DMARC p none vs p quarantine vs p reject. Which should you use for cold email
dns_nerd · 2026-04-02 · 1,760 views
DMARC policy arguments come up in every cold email community. Some people swear you need p=reject or your emails will land in spam. Others say p=none is fine. Here is what actually happens with each policy and what I recommend for cold email domains.
p=none (monitor only). This tells receiving servers: if SPF or DKIM fails, do nothing special. Just deliver the email normally and send me a report about it. The email still gets delivered even if authentication fails. This is the "training wheels" setting. You get DMARC reports showing what is passing and failing without any risk of blocking legitimate emails.
p=quarantine. This tells receiving servers: if SPF or DKIM fails, send the email to spam instead of the inbox. This is a meaningful enforcement step. Legitimate emails with correct authentication still land in the inbox. Only emails that fail authentication get quarantined. This protects your domain from spoofing (someone pretending to send from your domain) while keeping your real cold emails delivering normally.

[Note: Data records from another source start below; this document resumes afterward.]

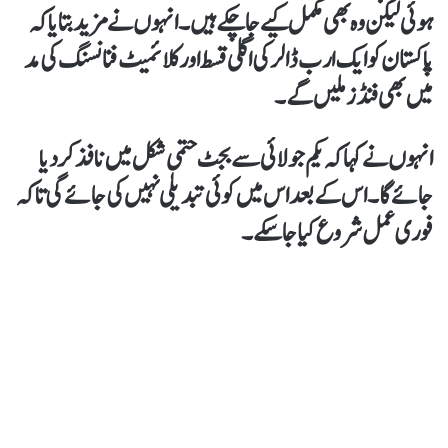
ہوئی لیکن وہ بھی مکمل کیے جاچکے ہیں۔ انہوں نے مزید بتایاکہ
پاکستان کو ایک ارب ڈالر کی اگلی قسط اور کلائمیٹ فنانسنگ کی مد
میں بھی فنڈز ملیں گے۔
انہوں نے کہا کہ یکم جولائی سے بجٹ حتمی شکل میں نافذ کردیا
جائے گا۔اس کے بعد اس میں کوئی تبدیلی نہیں کی جائے گی تاکہ
فوری عمل شروع کیا جا سکے۔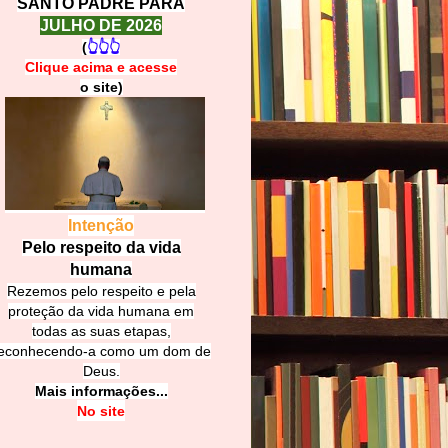
SANTO PADRE PARA
JULHO DE 2026
(
👆👆👆
Clique acima e
a
cesse
o site)
Intenção
Pelo respeito da vida
humana
Rezemos pelo respeito e pela
proteção da vida humana em
todas as suas etapas,
econhecendo-a como um dom de
Deus.
Mais informações...
No site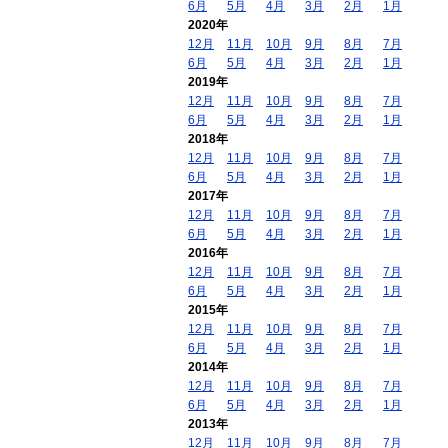
6月
5月
4月
3月
2月
1月
2020年
12月
11月
10月
9月
8月
7月
6月
5月
4月
3月
2月
1月
2019年
12月
11月
10月
9月
8月
7月
6月
5月
4月
3月
2月
1月
2018年
12月
11月
10月
9月
8月
7月
6月
5月
4月
3月
2月
1月
2017年
12月
11月
10月
9月
8月
7月
6月
5月
4月
3月
2月
1月
2016年
12月
11月
10月
9月
8月
7月
6月
5月
4月
3月
2月
1月
2015年
12月
11月
10月
9月
8月
7月
6月
5月
4月
3月
2月
1月
2014年
12月
11月
10月
9月
8月
7月
6月
5月
4月
3月
2月
1月
2013年
12月
11月
10月
9月
8月
7月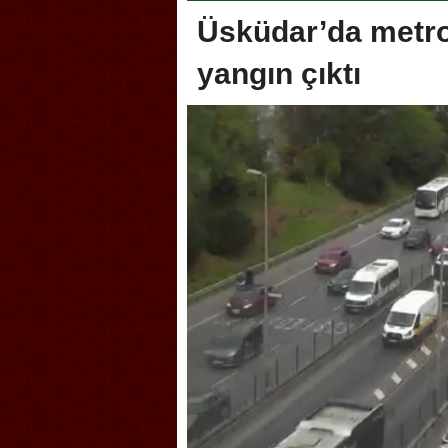
Üsküdar’da metr
yangın çıktı
Akçakoca, Geleneksel Türk Okçuluğu
Askerlik şa
Şampiyonası’na ev sahipliği yapıyor
karıştırdı! 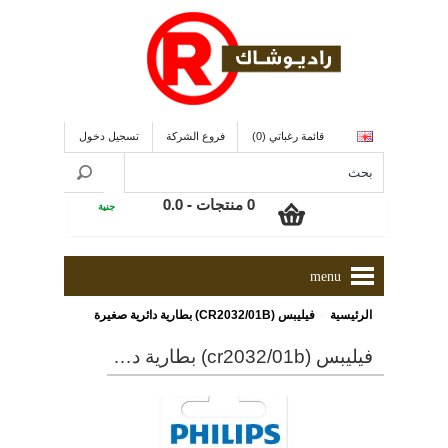
قائمة رغباتي (0)
فروع الشركة
تسجيل دخول
0 منتجات - 0.0
جنية
menu
»
الرئيسية
فيليبس (CR2032/01B) بطارية دائرية صغيرة
فيليبس (cr2032/01b) بطارية دائرية صغيرة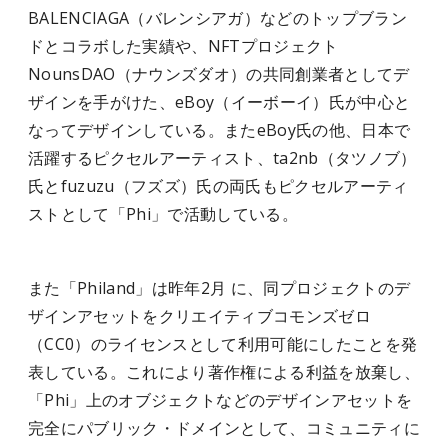
BALENCIAGA（バレンシアガ）などのトップブラン
ドとコラボした実績や、NFTプロジェクト
NounsDAO（ナウンズダオ）の共同創業者としてデ
ザインを手がけた、eBoy（イーボーイ）氏が中心と
なってデザインしている。またeBoy氏の他、日本で
活躍するピクセルアーティスト、ta2nb（タツノブ）
氏とfuzuzu（フズズ）氏の両氏もピクセルアーティ
ストとして「Phi」で活動している。
また「Philand」は昨年2月 に、同プロジェクトのデ
ザインアセットをクリエイティブコモンズゼロ
（CC0）のライセンスとして利用可能にしたことを発
表している。これにより著作権による利益を放棄し、
「Phi」上のオブジェクトなどのデザインアセットを
完全にパブリック・ドメインとして、コミュニティに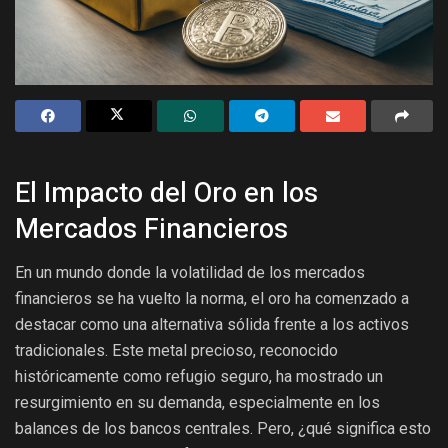
El Impacto del Oro en los
Mercados Financieros
En un mundo donde la volatilidad de los mercados
financieros se ha vuelto la norma, el oro ha comenzado a
destacar como una alternativa sólida frente a los activos
tradicionales. Este metal precioso, reconocido
históricamente como refugio seguro, ha mostrado un
resurgimiento en su demanda, especialmente en los
balances de los bancos centrales. Pero, ¿qué significa esto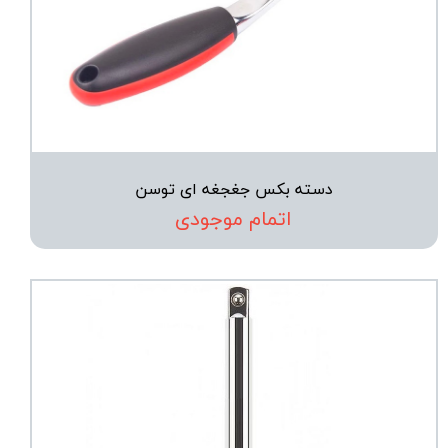
دسته بکس جغجغه ای توسن
اتمام موجودی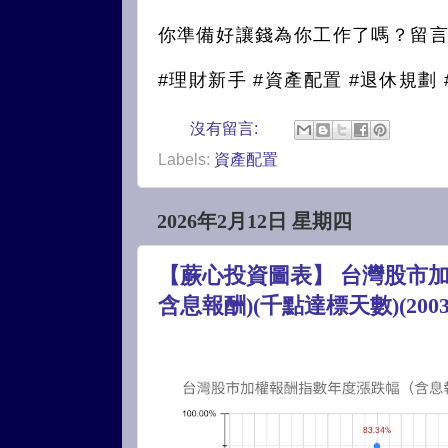
你準備好讓錢為你工作了嗎？留言
#理財新手 #資產配置 #退休規劃 
沒有留言:
Labels:
資產配置
2026年2月12日 星期四
【蕨心投資圖表】 台灣股市加
含息報酬)(千點達標天數)(2003-20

p=reject. This tells receiving servers: if SPF or DKIM fails, do not deliver the email at all. Just block it entirely. This is the strictest setting. It completely prevents anyone from spoofing your domain. But if your SPF or DKIM has any misconfiguration, even temporarily, your own legitimate emails get rejected. Not sent to spam. Rejected. Gone.
What I recommend for cold email domains:
Start with p=none for the first 2 to 4 weeks after setting up a new domain. During this period, monitor your DMARC reports (you can use free tools like Postmark's DMARC monitoring or dmarcian). Check that SPF, DKIM, and DMARC alignment are all passing consistently. If everything looks clean after 2 to 4 weeks, move to p=quarantine.
Some cold email experts say p=reject is overkill for cold email domains. I agree. Here is why. Cold email domains are disposable by design. You rotate them every few months. The risk of domain spoofing on a domain that only exists for 3 to 6 months is minimal. Meanwhile, the risk of p=reject accidentally blocking your own emails because of a temporary DNS propagation delay or a misconfigured record is real. I have seen it happen. An agency moved 40 inboxes to p=reject, one domain had a DKIM record that took 6 hours to propagate after a change, and every email from that domain was silently rejected for half a day. No bounce notification. No spam folder. Just gone.
The bottom line: The most important thing is having DMARC at all. A domain with p=none and correct SPF and DKIM will outperform a domain with no DMARC record whatsoever. The policy level matters less than the existence of the record. Email providers like Google and Yahoo now check for DMARC presence as a baseline trust signal. No DMARC means your domain looks unauthenticated, and that hurts deliverability regardless of your SPF and DKIM setup.
If you order inboxes from PuzzleInbox, DMARC is configured automatically on every domain. They typically set p=quarantine by default, which is the sweet spot for cold email. You get authentication enforcement without the risk of p=reject silently killing your emails.
Stop overthinking DMARC policy. Set it up, make sure SPF and DKIM are aligned, monitor for a few weeks, and move to quarantine. That is all you need.